Tom reveals his excitement about an upcoming R-rated comedy movie slated for release that summer. He emphasizes the importance of a strong script and surrounding himself with talented comedic actors to ensure the film's success.
Tom Segura [08:17]: "We're gonna go all in on trying to make this really funny movie."
The duo shifts focus to health and fitness, discussing weight loss strategies, the impact of alcohol on sleep, and the importance of maintaining a balanced diet while touring. Tom narrates anecdotes about his children’s involvement in Jiu-Jitsu, highlighting the balance between rigorous training and personal well-being.
Tom Segura [08:03]: "People want it. They want to laugh."
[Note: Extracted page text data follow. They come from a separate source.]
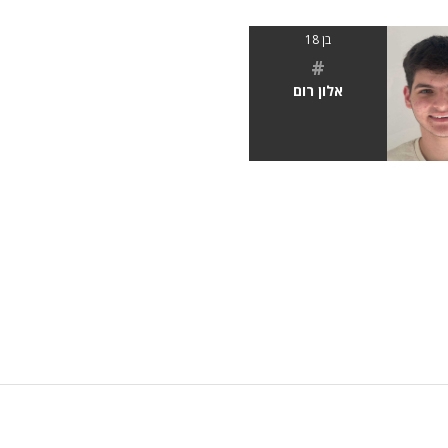
בן 18
#
אלון רום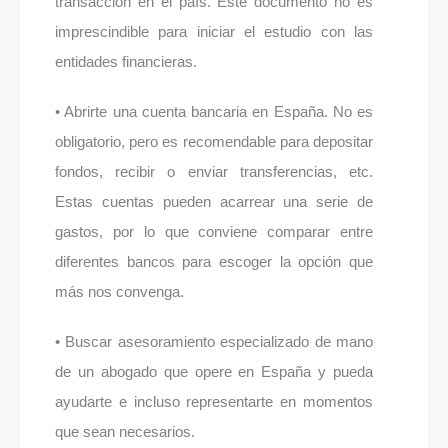
transacción en el país. Este documento no es
imprescindible para iniciar el estudio con las
entidades financieras.
• Abrirte una cuenta bancaria en España. No es
obligatorio, pero es recomendable para depositar
fondos, recibir o enviar transferencias, etc.
Estas cuentas pueden acarrear una serie de
gastos, por lo que conviene comparar entre
diferentes bancos para escoger la opción que
más nos convenga.
• Buscar asesoramiento especializado de mano
de un abogado que opere en España y pueda
ayudarte e incluso representarte en momentos
que sean necesarios.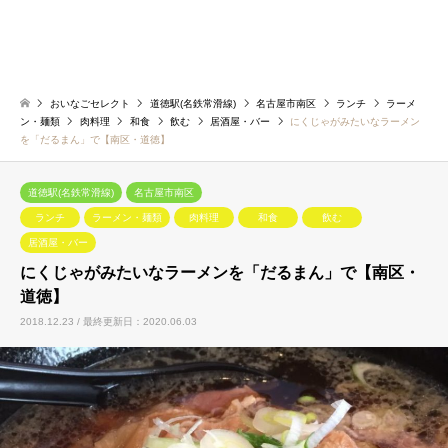
おいなごセレクト
道徳駅(名鉄常滑線)
名古屋市南区
ランチ
ラーメ
ン・麺類
肉料理
和食
飲む
居酒屋・バー
にくじゃがみたいなラーメン
を「だるまん」で【南区・道徳】
道徳駅(名鉄常滑線)
名古屋市南区
ランチ
ラーメン・麺類
肉料理
和食
飲む
居酒屋・バー
にくじゃがみたいなラーメンを「だるまん」で【南区・
道徳】
2018.12.23 / 最終更新日：2020.06.03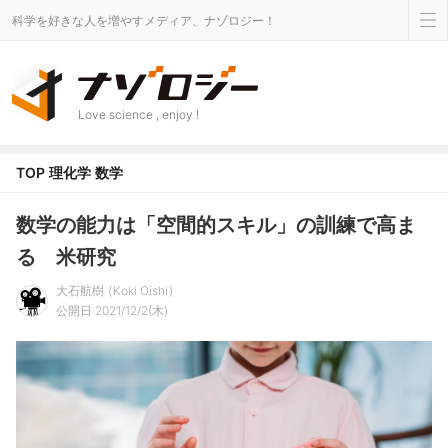
科学を好きな人を増やすメディア、ナゾロジー！
Love science , enjoy !
TOP
理化学
数学
数学の能力は「空間的スキル」の訓練で高ま
る 米研究
大石航樹
Koki Oishi
公開日 2021/12/2(木)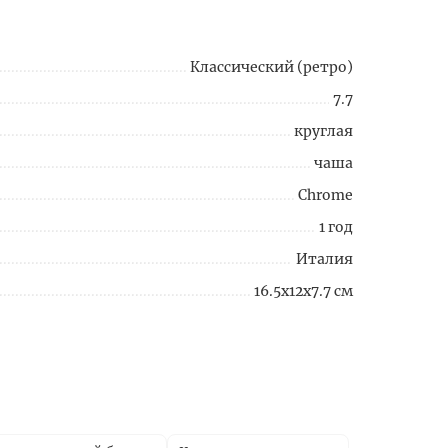
Классический (ретро)
7.7
круглая
чаша
Chrome
1 год
Италия
16.5x12x7.7 см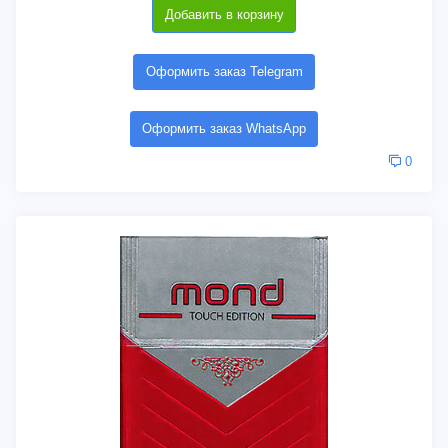
Добавить в корзину
Оформить заказ Telegram
Оформить заказ WhatsApp
0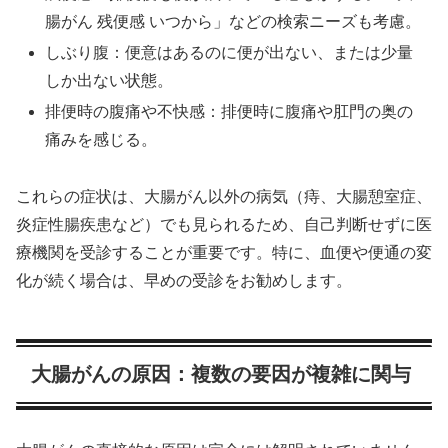
腸がん 残便感 いつから」などの検索ニーズも考慮。
しぶり腹：便意はあるのに便が出ない、または少量
しか出ない状態。
排便時の腹痛や不快感：排便時に腹痛や肛門の奥の
痛みを感じる。
これらの症状は、大腸がん以外の病気（痔、大腸憩室症、
炎症性腸疾患など）でも見られるため、自己判断せずに医
療機関を受診することが重要です。特に、血便や便通の変
化が続く場合は、早めの受診をお勧めします。
大腸がんの原因：複数の要因が複雑に関与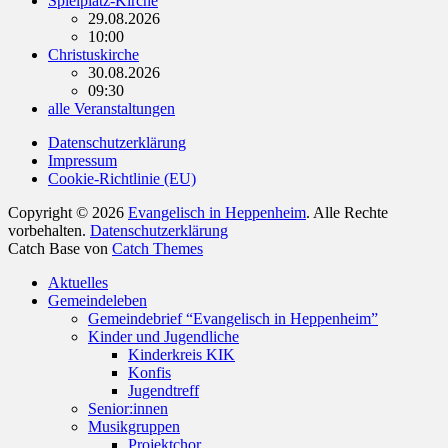
Spielplatz-Kirche
29.08.2026
10:00
Christuskirche
30.08.2026
09:30
alle Veranstaltungen
Datenschutzerklärung
Impressum
Cookie-Richtlinie (EU)
Copyright © 2026
Evangelisch in Heppenheim
. Alle Rechte
vorbehalten.
Datenschutzerklärung
Catch Base von
Catch Themes
Nach
Aktuelles
oben
Gemeindeleben
scrollen
Gemeindebrief “Evangelisch in Heppenheim”
Kinder und Jugendliche
Kinderkreis KIK
Konfis
Jugendtreff
Senior:innen
Musikgruppen
Projektchor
Tom talks about his children's athletic endeavors, specifically their experiences with Jiu-Jitsu. He shares humorous stories about his kids balancing school, extracurriculars, and martial arts, illustrating the challenges and joys of parenting active children.
Tom Segura [21:16]: "He told him, well, in life you have to be strong."
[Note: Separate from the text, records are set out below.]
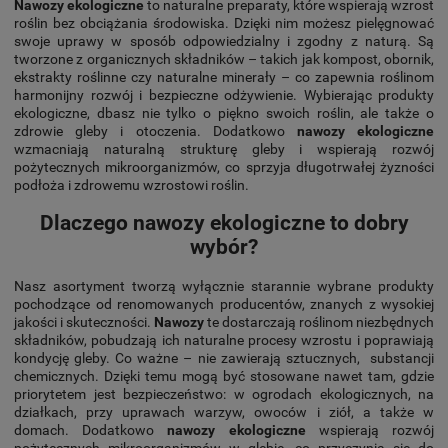
Nawozy ekologiczne
to naturalne preparaty, które wspierają wzrost
roślin bez obciążania środowiska. Dzięki nim możesz pielęgnować
swoje uprawy w sposób odpowiedzialny i zgodny z naturą. Są
tworzone z organicznych składników – takich jak kompost, obornik,
ekstrakty roślinne czy naturalne minerały – co zapewnia roślinom
harmonijny rozwój i bezpieczne odżywienie. Wybierając produkty
ekologiczne, dbasz nie tylko o piękno swoich roślin, ale także o
zdrowie gleby i otoczenia. Dodatkowo
nawozy ekologiczne
wzmacniają naturalną strukturę gleby i wspierają rozwój
pożytecznych mikroorganizmów, co sprzyja długotrwałej żyzności
podłoża i zdrowemu wzrostowi roślin.
Dlaczego nawozy ekologiczne to dobry
wybór?
Nasz asortyment tworzą wyłącznie starannie wybrane produkty
pochodzące od renomowanych producentów, znanych z wysokiej
jakości i skuteczności.
Nawozy
te dostarczają roślinom niezbędnych
składników, pobudzają ich naturalne procesy wzrostu i poprawiają
kondycję gleby. Co ważne – nie zawierają sztucznych, substancji
chemicznych. Dzięki temu mogą być stosowane nawet tam, gdzie
priorytetem jest bezpieczeństwo: w ogrodach ekologicznych, na
działkach, przy uprawach warzyw, owoców i ziół, a także w
domach. Dodatkowo
nawozy ekologiczne
wspierają rozwój
pożytecznych mikroorganizmów w glebie, co przyczynia się do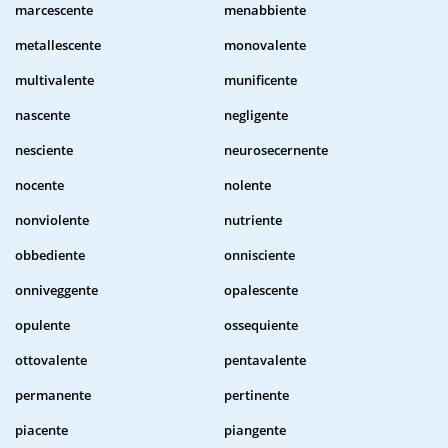
marcescente
menabbiente
metallescente
monovalente
multivalente
munificente
nascente
negligente
nesciente
neurosecernente
nocente
nolente
nonviolente
nutriente
obbediente
onnisciente
onniveggente
opalescente
opulente
ossequiente
ottovalente
pentavalente
permanente
pertinente
piacente
piangente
A significant portion of the conversation explores the advancements in artificial intelligence and its implications for media production. Joe and Tom discuss AI-generated content, the uncanny valley effect, and the potential for AI to create indistinguishable replicas of real people and products.
Joe Rogan [64:05]: "They just can make it for cheaper than that."
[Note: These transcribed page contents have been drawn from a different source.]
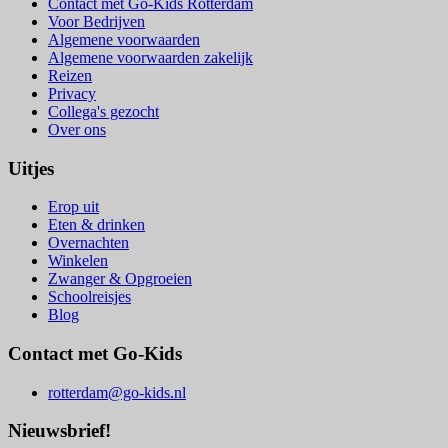
Contact met Go-Kids Rotterdam
Voor Bedrijven
Algemene voorwaarden
Algemene voorwaarden zakelijk
Reizen
Privacy
Collega's gezocht
Over ons
Uitjes
Erop uit
Eten & drinken
Overnachten
Winkelen
Zwanger & Opgroeien
Schoolreisjes
Blog
Contact met Go-Kids
rotterdam@go-kids.nl
Nieuwsbrief!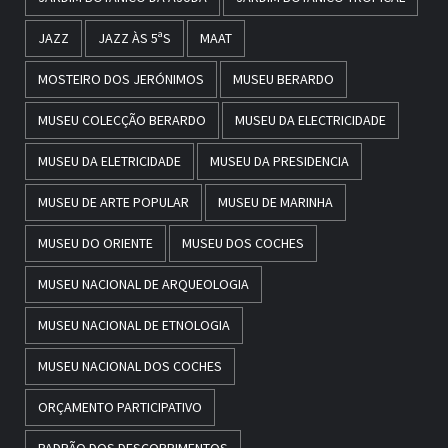
JAZZ
JAZZ ÀS 5ªS
MAAT
MOSTEIRO DOS JERÓNIMOS
MUSEU BERARDO
MUSEU COLECÇÃO BERARDO
MUSEU DA ELECTRICIDADE
MUSEU DA ELETRICIDADE
MUSEU DA PRESIDENCIA
MUSEU DE ARTE POPULAR
MUSEU DE MARINHA
MUSEU DO ORIENTE
MUSEU DOS COCHES
MUSEU NACIONAL DE ARQUEOLOGIA
MUSEU NACIONAL DE ETNOLOGIA
MUSEU NACIONAL DOS COCHES
ORÇAMENTO PARTICIPATIVO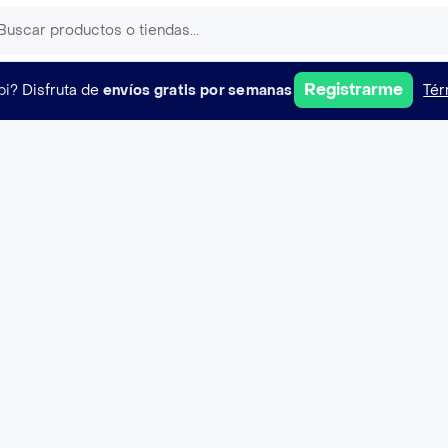
Registrarme
pi?
Disfruta de
envíos gratis por semanas
Tér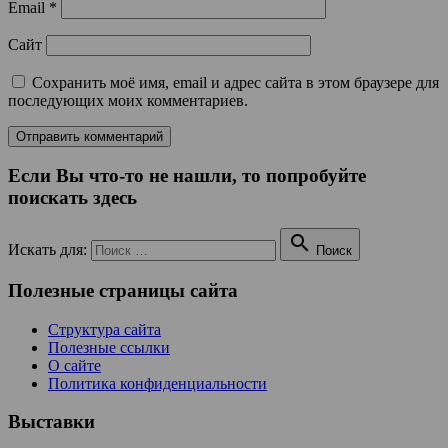
Email
*
Сайт
Сохранить моё имя, email и адрес сайта в этом браузере для
последующих моих комментариев.
Если Вы что-то не нашли, то попробуйте
поискать здесь

Искать для:
Поиск
Полезные страницы сайта
Структура сайта
Полезные ссылки
О сайте
Политика конфиденциальности
Выставки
The speakers critique the U.S. education system for its inadequate emphasis on nutrition and financial literacy. They highlight the consequences of mounting student debt and the lack of practical life skills taught in schools, arguing that this oversight hampers individuals' ability to make informed decisions.
Joe Rogan [50:12]: "They don't teach anybody about debt and about interest."
Joe and Tom delve into the pervasive issues of gambling and corruption within sports, particularly in MMA and boxing. They discuss the manipulation of match outcomes, unethical judging practices, and the financial pitfalls athletes face, emphasizing the need for greater accountability in these industries.
Joe Rogan [89:21]: "The identity is so huge."
The conversation turns to the detrimental effects of social media, including online harassment and trolling. They share personal anecdotes about receiving hurtful messages from unexpected sources, such as family members, and discuss the psychological toll of constant online negativity.
Joe Rogan [125:12]: "There's an endless well of us with her on YouTube."
Tom opens up about struggles with addiction, recounting instances of impulsive behavior and the impact on his personal relationships. The discussion underscores the importance of resilience and personal responsibility in overcoming challenges.
Joe Rogan [149:32]: "Figure it out, bitch."
In the final segment, Joe and Tom explore philosophical themes of free will versus determinism. They debate the extent to which individuals can shape their destinies despite external circumstances, advocating for personal accountability and proactive decision-making in the face of life's challenges.
Tom Segura [154:35]: "You just have to make choices."
Tom Segura on Authentic Comedy:
"[04:28] 'Sometimes you have to remind yourself of your original dream.'"
Joe Rogan on Studio Hesitation:
"[05:30] 'They start to get more apprehensive about it.'"
Tom Segura on Upcoming Projects:
"[08:17] 'We're gonna go all in on trying to make this really funny movie.'"
Joe Rogan on Education System:
"[50:12] 'They don't teach anybody about debt and about interest.'"
Tom Segura on Free Will:
"[154:35] 'You just have to make choices.'"
Episode #2320 of The Joe Rogan Experience offers an in-depth look into Tom Segura's multifaceted career and personal life. From the intricacies of navigating the entertainment industry to profound discussions on societal issues, health, and technology, Joe Rogan and Tom Segura provide listeners with a rich tapestry of insights and experiences. Their candid dialogue not only sheds light on the challenges faced by comedians and actors but also invites reflection on broader cultural and philosophical topics.
Note: Advertisements and non-content segments within the transcript were excluded from this summary to maintain focus on the core discussions.